WHAT TO DO>
Your answer should be the lines of the data below that contain "Política".

Dataset records
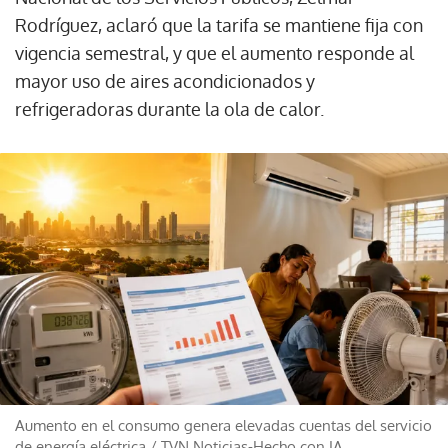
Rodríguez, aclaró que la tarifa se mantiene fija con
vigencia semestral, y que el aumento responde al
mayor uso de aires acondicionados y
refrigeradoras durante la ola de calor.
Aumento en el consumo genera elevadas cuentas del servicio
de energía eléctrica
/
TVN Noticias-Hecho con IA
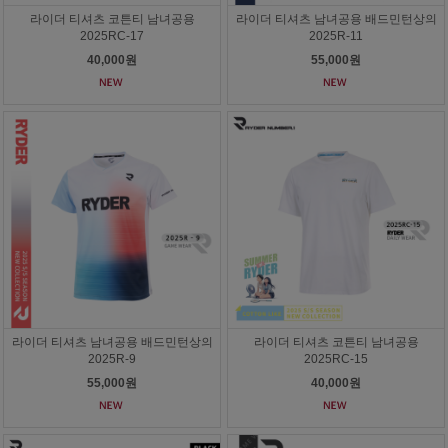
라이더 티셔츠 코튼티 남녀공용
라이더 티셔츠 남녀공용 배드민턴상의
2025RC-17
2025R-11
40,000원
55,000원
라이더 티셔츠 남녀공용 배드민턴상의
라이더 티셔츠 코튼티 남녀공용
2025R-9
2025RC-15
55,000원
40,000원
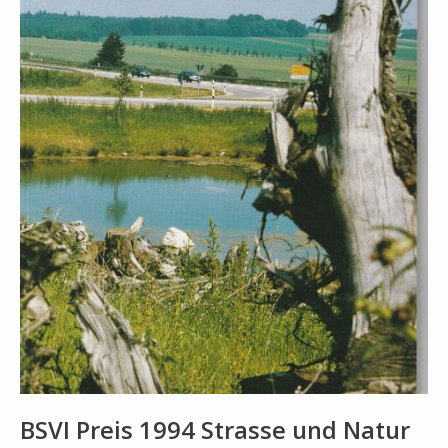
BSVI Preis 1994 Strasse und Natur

...

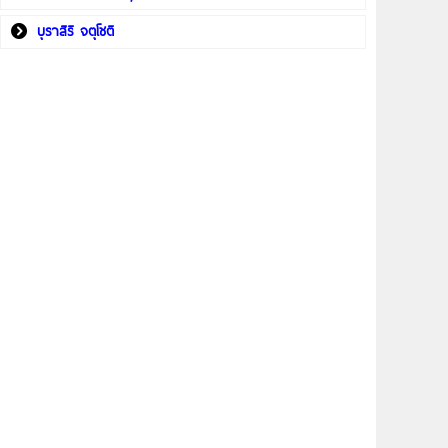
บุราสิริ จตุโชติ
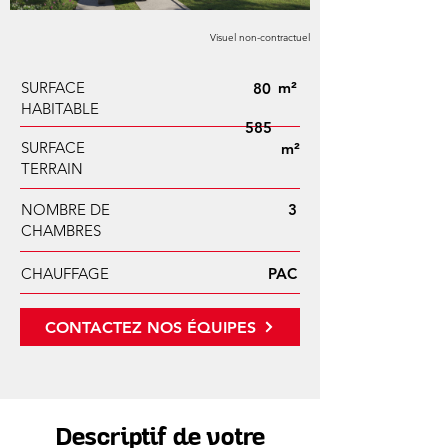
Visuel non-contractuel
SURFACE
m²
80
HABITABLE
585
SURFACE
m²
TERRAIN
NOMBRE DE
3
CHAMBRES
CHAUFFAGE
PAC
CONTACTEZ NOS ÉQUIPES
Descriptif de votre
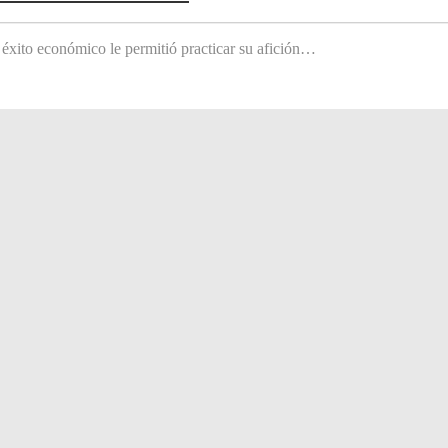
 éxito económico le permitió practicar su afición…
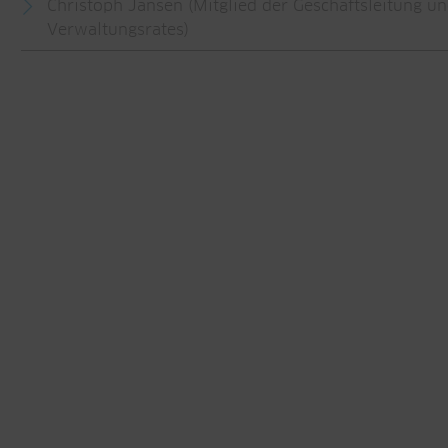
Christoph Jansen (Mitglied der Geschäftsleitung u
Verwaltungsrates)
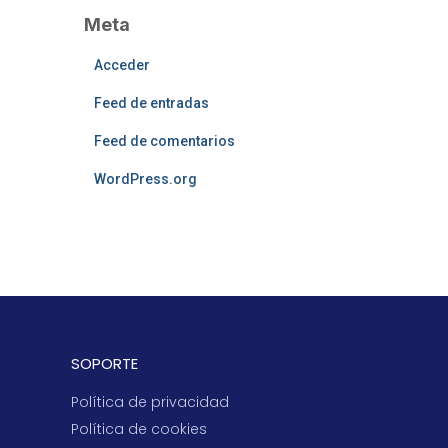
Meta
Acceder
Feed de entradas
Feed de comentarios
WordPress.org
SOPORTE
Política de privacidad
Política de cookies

...

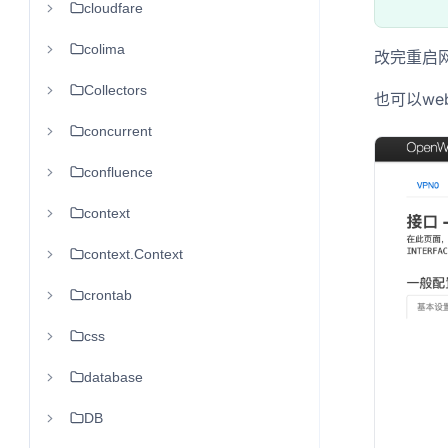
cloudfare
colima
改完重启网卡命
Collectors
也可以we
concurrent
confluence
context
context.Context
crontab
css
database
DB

EXERCISE ANSWER>
Política de privacidad
Política de cookies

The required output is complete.